本屋で深い緑色の美しい表紙が目を引いた。
タイトルは「樹海考」という少し物々しい感じ。

他に何冊か樹海について書いた本があったけれど、帯の“人はなぜ「樹海」に惹かれるのか”という文句に誘われて選んでしまった。帯ってやっぱすごい。
帯の文句に負けず、とても興味深く自分の知りえない世界を知れたので、読んで正解だった。

“樹海”のイメージは、御多分に洩れず“自殺の名所”であり、どこか仄暗く神秘的なイメージだった。…が、この本を読んで考えはかなり変わった。私が思っていたような湿っぽいものではなく、もっとドライで更に混沌とした場所であると感じた。

そもそも、樹海のある青木ヶ原周辺はは観光名所であり、ゴルフ場や宿泊施設なども多いらしい。全く知らなかったけど、確かに富士山は有名な観光名所だし、自然なことのように思える。でも、なかなか静岡方面で観光に行くことになっても、青木ヶ原樹海の周辺へ行こうという話にはこれまでの人生ではなかった。

著者は樹海の中で何度か死体を見つけているのだけれど、それについて書かれている箇所がどこか淡々としていて、少しユーモラスな感じで、重くなりそうな話もかなり読みやすい。人の死について書いているので、ユーモラスもへったくれもないのだが、亡くなった人を貶めるような書き方はされてなく、嫌な感じはしない。
キノコの写真を撮りに来た女性イラストレーターと一緒に樹海に入り、その時に限って死体を発見してしまうくだりなんて、最終的にはほのぼのとしたエピソードっぽくなっていた…いや、そのこと自体は大変なことなのだけど、文章が上手いのでさらっと読んでしまった。

自殺した方が残していったものの中に、食料や携帯ゲーム機や音楽プレイヤーなどがあるという。もう死のうとしている人も、最後にゲームや音楽を聴くんだと思うと少し胸が痛くなった。その残されたカセットテープを持ち帰って聞くとかすごいなぁ…でも、その気持ちも少しわかるような気がする。自分だったら、ガンダム00のOPとかTWO-MIXを聴きたいかなと思ったが、逆に生きる気力が湧いてきそう。オタクで良かった…。

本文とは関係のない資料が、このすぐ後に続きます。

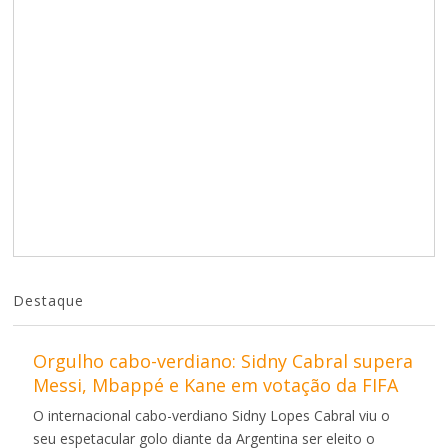
Destaque
Orgulho cabo-verdiano: Sidny Cabral supera
Messi, Mbappé e Kane em votação da FIFA
O internacional cabo-verdiano Sidny Lopes Cabral viu o
seu espetacular golo diante da Argentina ser eleito o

この本の中で衝撃的な登場人物の一人は、「死体マニアのKさん」という方。死体を見つけるために樹海散策を趣味にしている人物なのだけれど、世の中には変わった趣味の人がいることのトップクラスかもしれない。確かに普通のサラリーマンだったら、死体に遭遇することはほとんどない。合法的に見つけるには、樹海は唯一の場所なんだろうな。富士の樹海は自殺のメッカと言われているけど、死体マニアの方がいることを知ったら、そこで最期を迎える人が案外減るのでは?…って、思い詰めてる方にそんな余裕はないか。とにかくこの人に関する描写は衝撃の連続。あんまりここでは書けないけど、興味のある方は読んでみてください。私はちょっとウッ…となりました(^^;;)
よく言われることだけど、生きている人間の方がよっぽど怖い!この本読んで改めて感じた!!

その他にも、富士の樹海にある新興宗教に取材に行った時の話とか、樹海で遭難しかけた話とか、自分が体験するのは怖いけど、面白いエピソードが盛り沢山。


小説も良いけど、ノンフィクション系のルポってやっぱり面白いなぁ…と感じた一冊だった。